Mastrobuoni made 50 appearances for Chicago in 2024, batting .194/.245/.224 with no home runs, four RBI, and two stolen bases. On January 9, 2025, the Cubs designated Mastrobuoni for assignment following the acquisition of Matt Festa.

===Seattle Mariners===
On January 14, 2025, Mastrobuoni was traded to the Seattle Mariners in exchange for cash. He started the year as a utility player for the Mariners before being sent to the Triple-A Tacoma Rainiers following the acquisition of Josh Naylor. He returned to the majors within a week as Ben Williamson was demoted but was sent back to Tacoma after the Little League Classic in August. Mastrobuoni played in the final game of the season, hitting a double that was the final extra base hit allowed by Clayton Kershaw of the Los Angeles Dodgers in his regular season career. Mastrobuoni finished the 2025 regular season batting .250/.324/.296 with one home run, 12 RBI, and six stolen bases in 76 games for the Mariners. The Mariners added Mastrobuoni to their roster for the American League Championship Series, replacing Luke Raley.

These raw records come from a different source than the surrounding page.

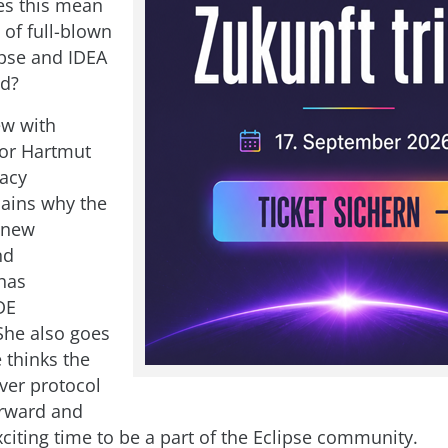
es this mean
 of full-blown
ipse and IDEA
d?
ew with
tor Hartmut
racy
ains why the
 new
nd
has
DE
She also goes
 thinks the
ver protocol
orward and
xciting time to be a part of the Eclipse community.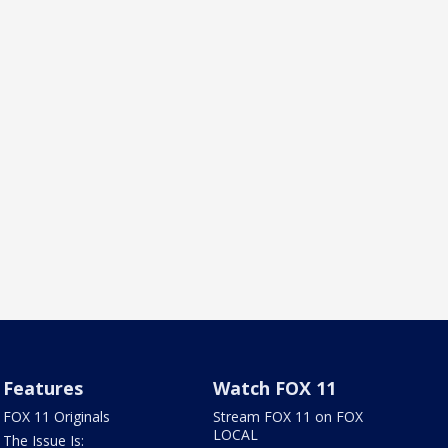
Features
Watch FOX 11
FOX 11 Originals
Stream FOX 11 on FOX
LOCAL
The Issue Is: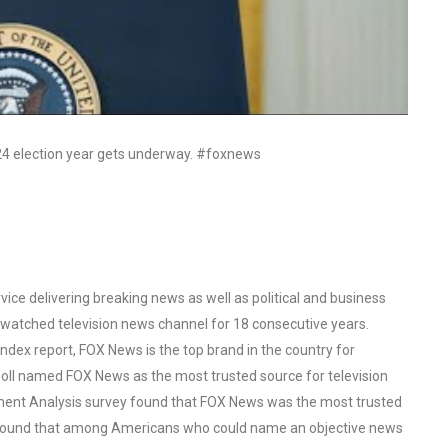
024 election year gets underway. #foxnews
ce delivering breaking news as well as political and business
watched television news channel for 18 consecutive years.
ex report, FOX News is the top brand in the country for
oll named FOX News as the most trusted source for television
ent Analysis survey found that FOX News was the most trusted
o found that among Americans who could name an objective news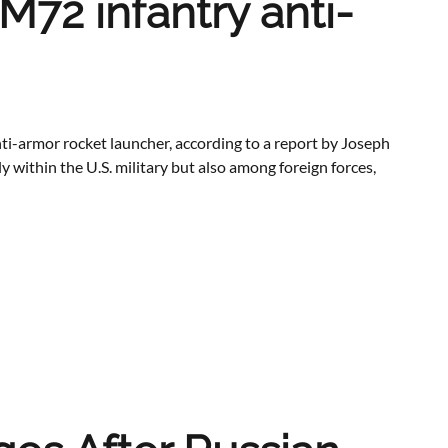
M72 infantry anti-
ti-armor rocket launcher, according to a report by Joseph
 within the U.S. military but also among foreign forces,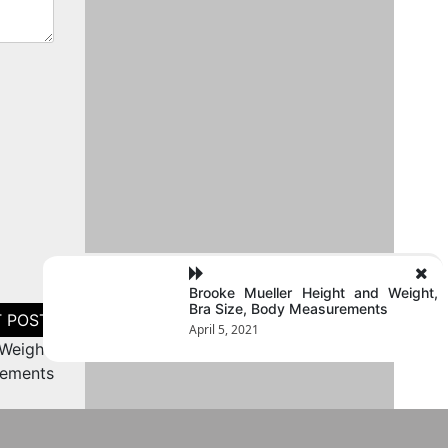
Brooke Mueller Height and Weight,
Bra Size, Body Measurements
April 5, 2021
Weight,
rements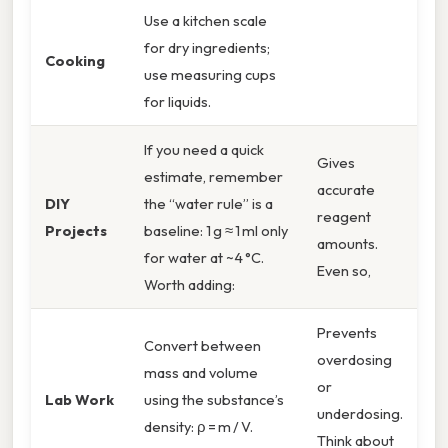
Use a kitchen scale
for dry ingredients;
Cooking
use measuring cups
for liquids.
If you need a quick
Gives
estimate, remember
accurate
DIY
the “water rule” is a
reagent
Projects
baseline: 1 g ≈ 1 ml only
amounts.
for water at ~4 °C.
Even so,
Worth adding:
Prevents
Convert between
overdosing
mass and volume
or
Lab Work
using the substance’s
underdosing.
density: ρ = m / V.
Think about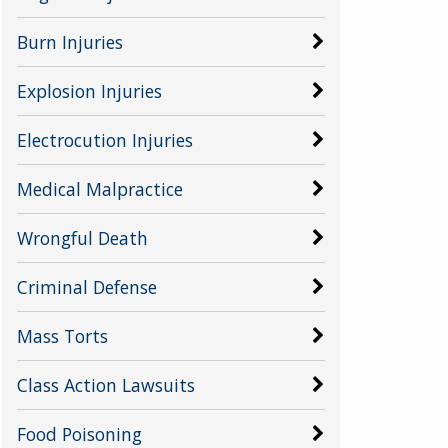
Burn Injuries
Explosion Injuries
Electrocution Injuries
Medical Malpractice
Wrongful Death
Criminal Defense
Mass Torts
Class Action Lawsuits
Food Poisoning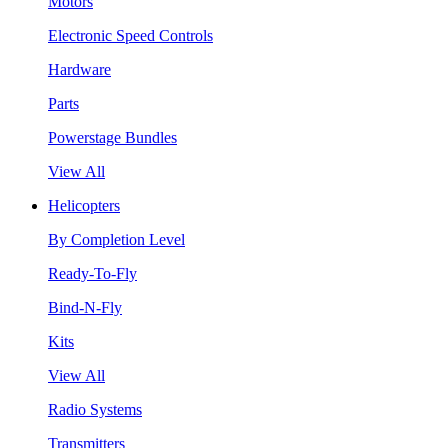
Motors
Electronic Speed Controls
Hardware
Parts
Powerstage Bundles
View All
Helicopters
By Completion Level
Ready-To-Fly
Bind-N-Fly
Kits
View All
Radio Systems
Transmitters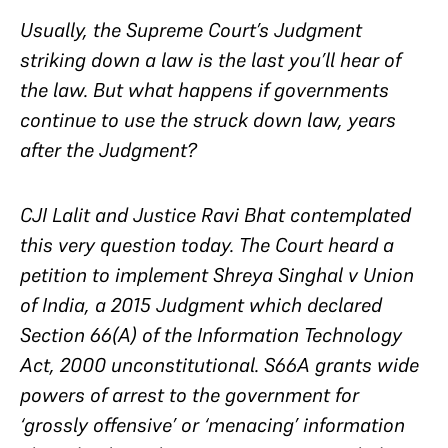
Usually, the Supreme Court’s Judgment
striking down a law is the last you’ll hear of
the law. But what happens if governments
continue to use the struck down law, years
after the Judgment?
CJI Lalit and Justice Ravi Bhat contemplated
this very question today. The Court heard a
petition to implement
Shreya Singhal v Union
of India,
a 2015 Judgment which declared
Section 66(A) of the Information Technology
Act, 2000 unconstitutional. S66A grants wide
powers of arrest to the government for
‘grossly offensive’ or ‘menacing’ information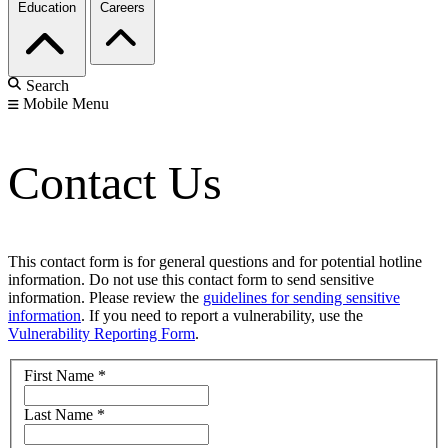
Education
Careers
Search
Mobile Menu
Contact Us
This contact form is for general questions and for potential hotline
information. Do not use this contact form to send sensitive
information. Please review the
guidelines for sending sensitive
information
. If you need to report a vulnerability, use the
Vulnerability Reporting Form
.
First Name
*
Last Name
*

On April 20, 2026, Mastrobuoni was placed on the 60-day injured list due to a calf injury. He was activated by Seattle on June 10. After hitting .217 across 27 plate appearances, Mastrobuoni was designated for assignment by Seattle on June 19. He cleared waivers and was sent outright to Triple-A Tacoma on June 25. On July 3, Mastrobuoni was added back to Seattle's roster following a concussion suffered by Julio Rodríguez. Mastrobuoni was designated for assignment on July 18, after Rodríguez was activated from the injured list. He cleared waivers and was sent outright to Tacoma on July 22.

==International career==
Mastrobuoni played for Italy in the 2023 World Baseball Classic. Over five games, he batted 5-for-18 with two doubles, two RBI, three strikeouts, and a stolen base.